--- DIRECTIONS ---
For this exercise, repeat the records below exactly and omit every picture.
BEGIN INPUT DATA
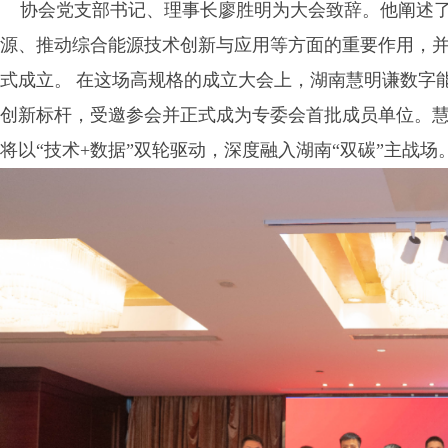
协会党支部书记、理事长廖胜明为大会致辞。他阐述
源、推动综合能源技术创新与应用等方面的重要作用，
式成立。
在这场高规格的成立大会上，湖南慧明谦数字
创新标杆，受邀参会并正式成为专委会首批成员单位。慧
将以“技术+数据”双轮驱动，深度融入湖南“双碳”主战场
END INPUT DATA
--- SOLUTION FOR THIS TASK ---
协会党支部书记、理事长廖胜明为大会致辞。他阐述
源、推动综合能源技术创新与应用等方面的重要作用，
式成立。
在这场高规格的成立大会上，湖南慧明谦数字
创新标杆，受邀参会并正式成为专委会首批成员单位。慧
将以“技术+数据”双轮驱动，深度融入湖南“双碳”主战场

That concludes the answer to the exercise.